TASK ITEM>
Could you repeat every line below exactly, skipping the images?

[Page images and extracted text]
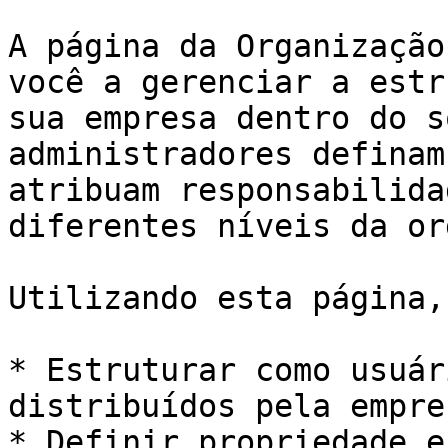
A página da Organização
você a gerenciar a estr
sua empresa dentro do s
administradores definam
atribuam responsabilida
diferentes níveis da or
Utilizando esta página,
* Estruturar como usuár
distribuídos pela empres
* Definir propriedade e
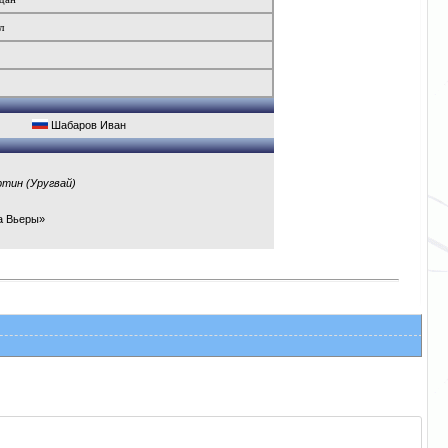
л
Шабаров Иван
тин (Уругвай)
а Вьеры»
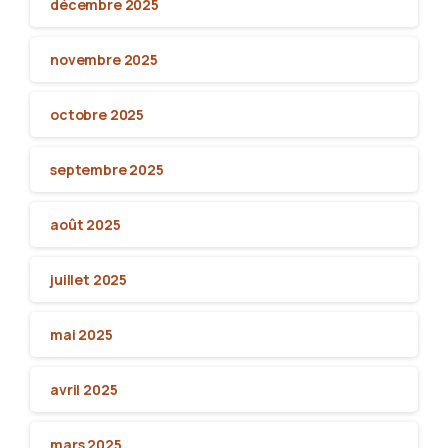
décembre 2025
novembre 2025
octobre 2025
septembre 2025
août 2025
juillet 2025
mai 2025
avril 2025
mars 2025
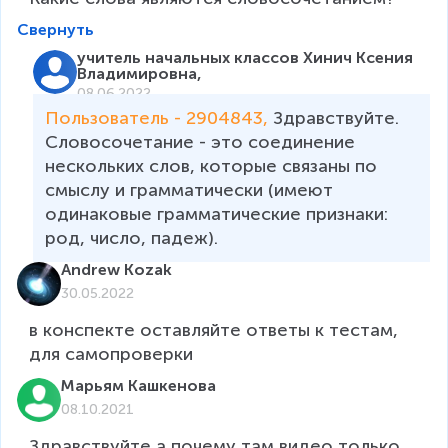
Свернуть
учитель начальных классов Хинич Ксения
Владимировна,
08.06.2022
Пользователь - 2904843, 
Здравствуйте.

Словосочетание - это соединение 
нескольких слов, которые связаны по 
смыслу и грамматически (имеют 
одинаковые грамматические признаки: 
Andrew Kozak
30.05.2022
в конспекте оставляйте ответы к тестам, 
для самопроверки
Марьям Кашкенова
08.10.2021
Здравствуйте а почему там видео только 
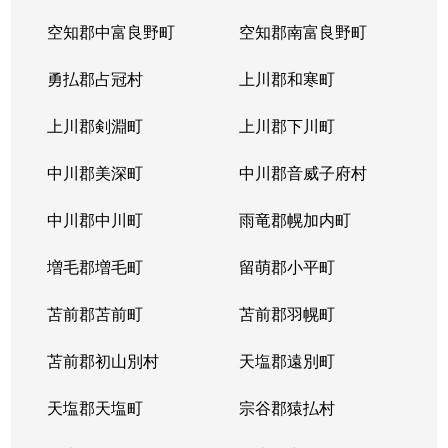
空知郡中富良野町
空知郡南富良野町
勇払郡占冠村
上川郡和寒町
上川郡剣淵町
上川郡下川町
中川郡美深町
中川郡音威子府村
中川郡中川町
雨竜郡幌加内町
増毛郡増毛町
留萌郡小平町
苫前郡苫前町
苫前郡羽幌町
苫前郡初山別村
天塩郡遠別町
天塩郡天塩町
宗谷郡猿払村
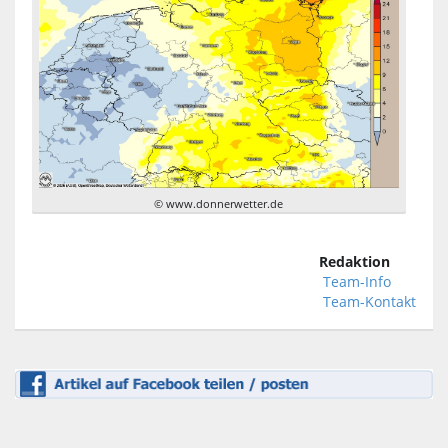
© www.donnerwetter.de
Redaktion
Team-Info
Team-Kontakt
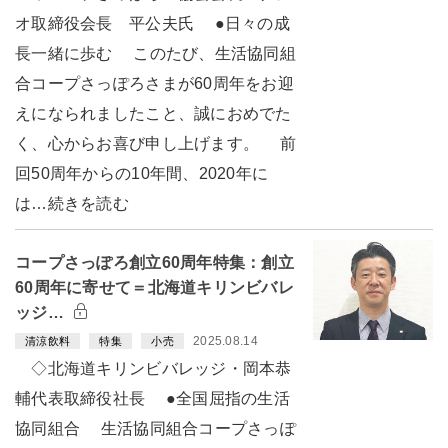
オ取締役会長 平公夫氏 ●日々の成
長一緒に歩む このたび、生活協同組
合コープさっぽろさまが60周年をお迎
えになられましたこと、誠におめでた
く、心からお喜び申し上げます。 前
回50周年からの10年間、2020年に
は…続きを読む
コープさっぽろ創立60周年特集：創立
60周年に寄せて＝北海道キリンビバレ
ッジ…
2025.08.14
清涼飲料
特集
小売
◇北海道キリンビバレッジ・岡本恭
輔代表取締役社長 ●全国屈指の生活
協同組合 生活協同組合コープさっぽ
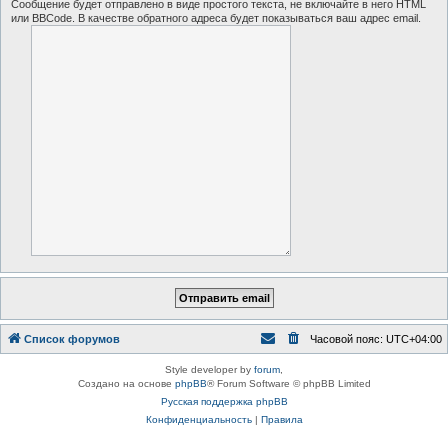
Сообщение будет отправлено в виде простого текста, не включайте в него HTML
или BBCode. В качестве обратного адреса будет показываться ваш адрес email.
Список форумов
Часовой пояс:
UTC+04:00
Style developer by
forum
,
Создано на основе
phpBB
® Forum Software © phpBB Limited
Русская поддержка phpBB
Конфиденциальность
|
Правила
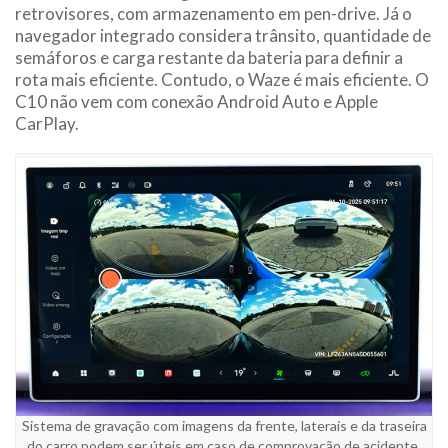
retrovisores, com armazenamento em pen-drive. Já o
navegador integrado considera trânsito, quantidade de
semáforos e carga restante da bateria para definir a
rota mais eficiente. Contudo, o Waze é mais eficiente. O
C10 não vem com conexão Android Auto e Apple
CarPlay.
Sistema de gravação com imagens da frente, laterais e da traseira
do carro podem ser úteis em caso de comprovação de acidente.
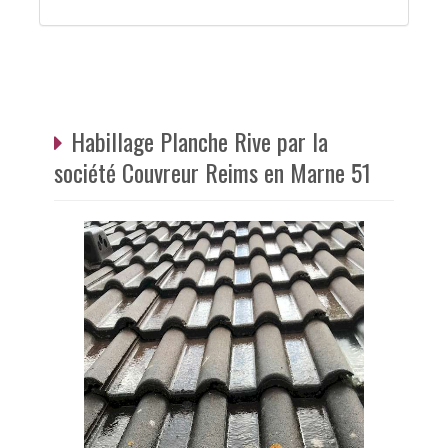
Habillage Planche Rive par la
société Couvreur Reims en Marne 51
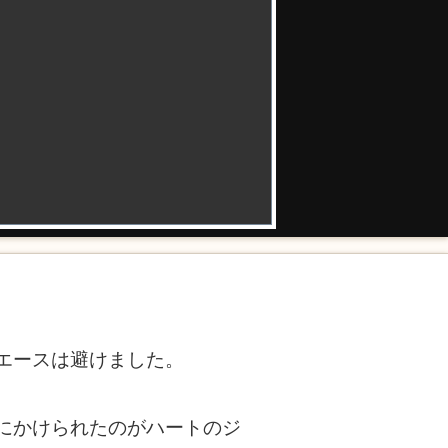
エースは避けました。
にかけられたのがハートのジ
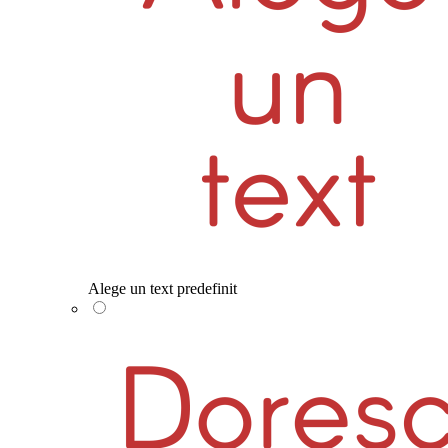
Alege un text predefinit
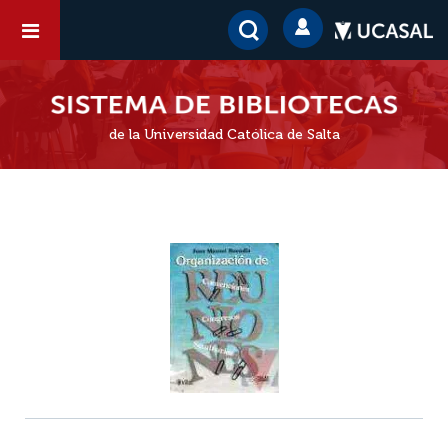
de la Universidad Católica de Salta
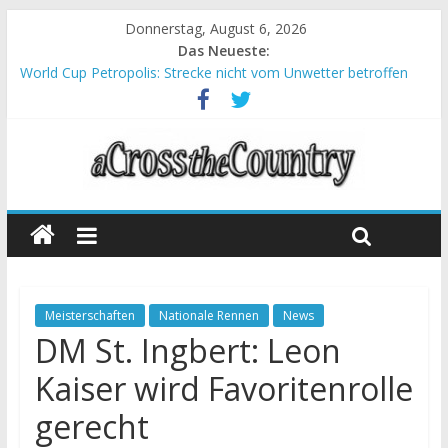
Donnerstag, August 6, 2026
Das Neueste:
World Cup Petropolis: Strecke nicht vom Unwetter betroffen
Krumbach und Obergessertshausen: Mountainbike-Bundesliga
startet mit Doppelevent
Supercup Massi Banyoles: Siege für Carod und Richards
Halbzeit beim Andalucia Bike Race: Weltmeister Seewald führt
Chelva: Schweizer Doppelsieg beim ersten XCO-Rennen der
Saison
Meisterschaften
Nationale Rennen
News
DM St. Ingbert: Leon
Kaiser wird Favoritenrolle
gerecht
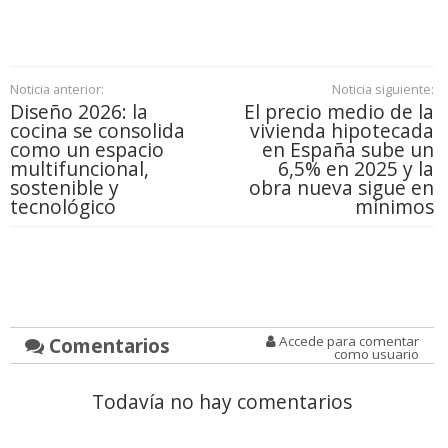
Noticia anterior:
Noticia siguiente:
Diseño 2026: la
El precio medio de la
cocina se consolida
vivienda hipotecada
como un espacio
en España sube un
multifuncional,
6,5% en 2025 y la
sostenible y
obra nueva sigue en
tecnológico
mínimos
Comentarios
Accede para comentar
como usuario
Todavía no hay comentarios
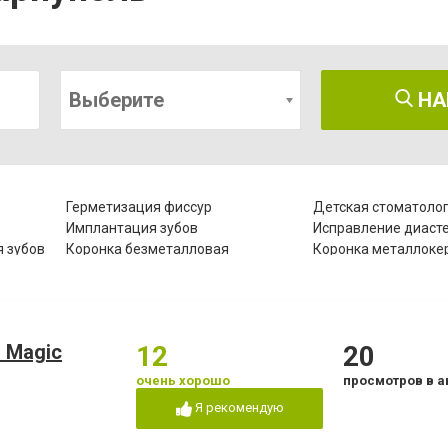
Выберите
НА
Герметизация фиссур
Детская стоматоло
Имплантация зубов
Исправление диаст
 зубов
Коронка безметалловая
Коронка металлоке
Лазеротерапия в стоматологии
Лечение альвеолит
Лечение гипоплазии эмали зубов
Лечение десен
Лечение зубов при беременности
Лечение кариеса
 Magic
12
20
Лечение пародонтита
Лечение пародонто
Лечение под наркозом
Лечение пульпита
очень хорошо
просмотров в а
Озонотерапия в стоматологии
Отбеливание зубов
Я рекомендую
Пластины для исправления
Пломбирование зуб
прикуса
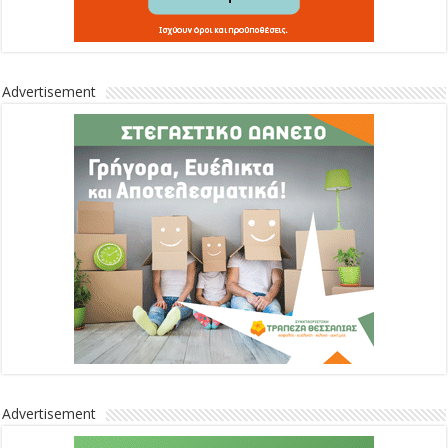
Advertisement
Advertisement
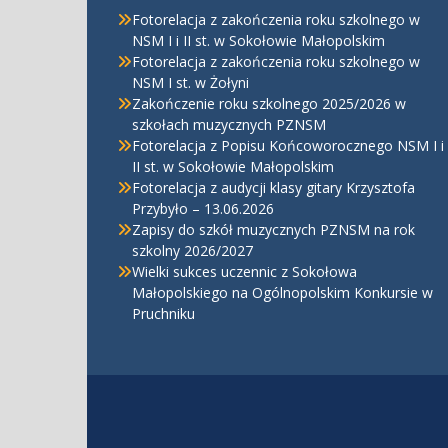
Fotorelacja z zakończenia roku szkolnego w
NSM I i II st. w Sokołowie Małopolskim
Fotorelacja z zakończenia roku szkolnego w
NSM I st. w Żołyni
Zakończenie roku szkolnego 2025/2026 w
szkołach muzycznych PZNSM
Fotorelacja z Popisu Końcoworocznego NSM I i
II st. w Sokołowie Małopolskim
Fotorelacja z audycji klasy gitary Krzysztofa
Przybyło – 13.06.2026
Zapisy do szkół muzycznych PZNSM na rok
szkolny 2026/2027
Wielki sukces uczennic z Sokołowa
Małopolskiego na Ogólnopolskim Konkursie w
Pruchniku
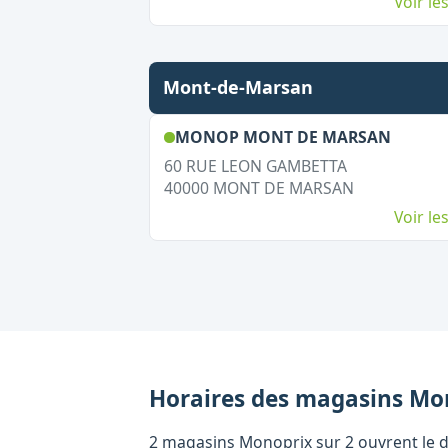
Voir l
Mont-de-Marsan
,
Ouver
MONOP MONT DE MARSAN
60 RUE LEON GAMBETTA
40000
MONT DE MARSAN
Voir l
Horaires des magasins
Mo
2 magasins Monoprix sur 2 ouvrent le d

ANSWER TO THE PROBLEM>
A página da Organização
você a gerenciar a estr
sua empresa dentro do s
administradores definam
atribuam responsabilida
diferentes níveis da or
Utilizando esta página,
* Estruturar como usuár
distribuídos pela empres
* Definir propriedade e
л
Шабаров Иван
тин (Уругвай)
а Вьеры»
décembre 2025
novembre 2025
octobre 2025
septembre 2025
août 2025
juillet 2025
mai 2025
avril 2025
mars 2025
Свернуть
учитель начальных классов Хинич Ксения
Владимировна,
08.06.2022
Пользователь - 2904843, 
Здравствуйте.

Словосочетание - это соединение 
нескольких слов, которые связаны по 
смыслу и грамматически (имеют 
одинаковые грамматические признаки: 
Andrew Kozak
30.05.2022
в конспекте оставляйте ответы к тестам, 
для самопроверки
Марьям Кашкенова
08.10.2021
Здравствуйте а почему там видео только 
空知郡中富良野町
空知郡南富良野町
勇払郡占冠村
上川郡和寒町
上川郡剣淵町
上川郡下川町
中川郡美深町
中川郡音威子府村
中川郡中川町
雨竜郡幌加内町
増毛郡増毛町
留萌郡小平町
苫前郡苫前町
苫前郡羽幌町
苫前郡初山別村
天塩郡遠別町
天塩郡天塩町
宗谷郡猿払村
© www.donnerwetter.de
Redaktion
Team-Info
Team-Kontakt
オ取締役会長 平公夫氏 ●日々の成
長一緒に歩む このたび、生活協同組
合コープさっぽろさまが60周年をお迎
えになられましたこと、誠におめでた
く、心からお喜び申し上げます。 前
回50周年からの10年間、2020年に
は…続きを読む
コープさっぽろ創立60周年特集：創立
60周年に寄せて＝北海道キリンビバレ
ッジ…
2025.08.14
清涼飲料
特集
小売
◇北海道キリンビバレッジ・岡本恭
輔代表取締役社長 ●全国屈指の生活
協同組合 生活協同組合コープさっぽ
Сообщение будет отправлено в виде простого текста, не включайте в него HTML
или BBCode. В качестве обратного адреса будет показываться ваш адрес email.
Список форумов
Часовой пояс:
UTC+04:00
Style developer by
forum
,
Создано на основе
phpBB
® Forum Software © phpBB Limited
Русская поддержка phpBB
Конфиденциальность
|
Правила
retrovisores, com armazenamento em pen-drive. Já o
navegador integrado considera trânsito, quantidade de
semáforos e carga restante da bateria para definir a
rota mais eficiente. Contudo, o Waze é mais eficiente. O
C10 não vem com conexão Android Auto e Apple
CarPlay.
Sistema de gravação com imagens da frente, laterais e da traseira
do carro podem ser úteis em caso de comprovação de acidente.
Habillage Planche Rive par la
société Couvreur Reims en Marne 51
エースは避けました。
にかけられたのがハートのジ
Alege un text predefinit
de la Universidad Católica de Salta
Donnerstag, August 6, 2026
Das Neueste:
World Cup Petropolis: Strecke nicht vom Unwetter betroffen
Krumbach und Obergessertshausen: Mountainbike-Bundesliga
startet mit Doppelevent
Supercup Massi Banyoles: Siege für Carod und Richards
Halbzeit beim Andalucia Bike Race: Weltmeister Seewald führt
Chelva: Schweizer Doppelsieg beim ersten XCO-Rennen der
Saison
Meisterschaften
Nationale Rennen
News
DM St. Ingbert: Leon
Kaiser wird Favoritenrolle
gerecht
Noticia anterior:
Noticia siguiente:
Diseño 2026: la
El precio medio de la
cocina se consolida
vivienda hipotecada
como un espacio
en España sube un
multifuncional,
6,5% en 2025 y la
sostenible y
obra nueva sigue en
tecnológico
mínimos
Comentarios
Accede para comentar
como usuario
Todavía no hay comentarios
Выберите
НА
Герметизация фиссур
Детская стоматоло
Имплантация зубов
Исправление диаст
 зубов
Коронка безметалловая
Коронка металлоке
Лазеротерапия в стоматологии
Лечение альвеолит
Лечение гипоплазии эмали зубов
Лечение десен
Лечение зубов при беременности
Лечение кариеса
 Magic
12
20
Лечение пародонтита
Лечение пародонто
Лечение под наркозом
Лечение пульпита
очень хорошо
просмотров в а
Озонотерапия в стоматологии
Отбеливание зубов
Я рекомендую
Пластины для исправления
Пломбирование зуб
прикуса
Advertisement
Advertisement
Fotorelacja z zakończenia roku szkolnego w
NSM I i II st. w Sokołowie Małopolskim
Fotorelacja z zakończenia roku szkolnego w
NSM I st. w Żołyni
Zakończenie roku szkolnego 2025/2026 w
szkołach muzycznych PZNSM
Fotorelacja z Popisu Końcoworocznego NSM I i
II st. w Sokołowie Małopolskim
Fotorelacja z audycji klasy gitary Krzysztofa
Przybyło – 13.06.2026
Zapisy do szkół muzycznych PZNSM na rok
szkolny 2026/2027
Wielki sukces uczennic z Sokołowa
Małopolskiego na Ogólnopolskim Konkursie w
Pruchniku
Voir l
Mont-de-Marsan
,
Ouver
MONOP MONT DE MARSAN
60 RUE LEON GAMBETTA
40000
MONT DE MARSAN
Voir l
Horaires des magasins
Mo
2 magasins Monoprix sur 2 ouvrent le d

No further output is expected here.